The latest twists in his Top Fuel program center on his collaboration with Ida Zetterström and a major move away from the dragstrip.

“I’m selling 49 percent of my company to an employee at the end of ’26,” Reed said of his Tacoma, Wash.-based trucking and excavating business. “And I’ve got to position myself to where I can afford to do that. I can’t just take all the money out of the company and then expect some big sale to go through. The problem I’m running into is I make about two and a half million dollars a year, and I spend three. So you know what? The math doesn’t work.

“And next year, if I’m selling 49 percent of the company, I can’t run a full-time dragster on my 51 percent,” he said, especially “at the current rate of me getting sponsors, which is very little.
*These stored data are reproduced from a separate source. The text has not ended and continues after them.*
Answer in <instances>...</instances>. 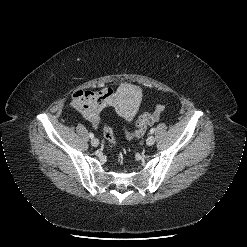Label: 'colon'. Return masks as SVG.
<instances>
[{"instance_id": "colon-1", "label": "colon", "mask_w": 247, "mask_h": 247, "mask_svg": "<svg viewBox=\"0 0 247 247\" xmlns=\"http://www.w3.org/2000/svg\"><path fill=\"white\" fill-rule=\"evenodd\" d=\"M157 119L156 111L149 110L142 114L137 121L136 129L132 132H126L129 139L139 138L146 132L147 128L152 125ZM104 137L111 144H115V136L111 127L105 126L103 129Z\"/></svg>"}]
</instances>
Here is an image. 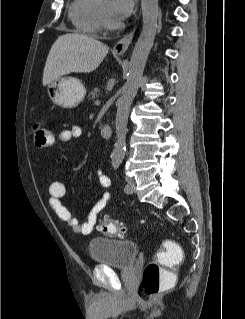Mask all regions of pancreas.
<instances>
[{
	"label": "pancreas",
	"mask_w": 245,
	"mask_h": 319,
	"mask_svg": "<svg viewBox=\"0 0 245 319\" xmlns=\"http://www.w3.org/2000/svg\"><path fill=\"white\" fill-rule=\"evenodd\" d=\"M100 94V89L95 87L92 91L89 92L87 98L88 100H93L95 98H97Z\"/></svg>",
	"instance_id": "obj_1"
}]
</instances>
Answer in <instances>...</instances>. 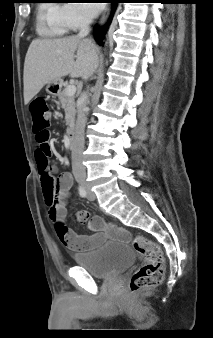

Maybe like a few hundred thousand dollars a year in help is all I get, other than Reed Trucking and Excavating, my company. So the thought was, if I’m going to sell that company, I vow not to use any of that money for drag racing. That’s my money that goes back in my retirement account. I live off interest and stuff with that kind of money, and I’m not going to go racing for three years and spend 49 percent of my money.”

Photo provided by NHRA

Reed said, “The whole thing with bringing Ida on was she needed a place to go. She’s very marketable, and if she can do five races, six races, seven races, or whatever, and get her in a good car, get some rounds, go some rounds, do some good things, and I can afford to go racing all by myself this year. I still got all my money from my company, but I’m trying to step out of the seat, let her get some traction, so she could either find a full-time sponsor or she could find a guy or a company that would just give her 10 races or 12 races. Then I’ll just do the other ones on my 51 percent of my money.”

What happens this season will help determine Reed’s plan for 2027.

“If she can’t find money, then I’m probably going to have to either go run the IHRA or go to a limited schedule and lay off a lot of people and go to a part-time crew,” Reed said.

So, frankly, he’s not certain how everything will play out: “I don’t know yet, but I know January 1st of ’27, I only own 51 percent of Reed Trucking and Excavating. Then 51 percent of two and a half million is about 1.2 million. And 1.2 million doesn’t get you through an NHRA season.”

Therefore, he said, he needs to refine his exit strategy.

“In a nutshell, this is my third full-time year. It’s really all I ever wanted,” Reed said. “But now I’ve got to look to the exit strategy. And the exit strategy is to get someone in here to run my car and to maybe take over running my car, to make this a business, not where I make a lot of money, but where I break even or make just a little bit. I mean, I need to get somebody like Ida over here to get some traction on getting some money for Shawn Reed Racing.

“I would love Shawn Reed Racing to be around for many, many, many years. I just need the money to come in,” he said, “because I’m not going to put my personal money in. I’m 60 years old, and I want to retire, and I don’t want to have to work. So, if I could bring in two and a half million dollars and I could spend two and a half million dollars, I can keep that afloat over there and make it work and get drivers and be a team. That’s what I want.”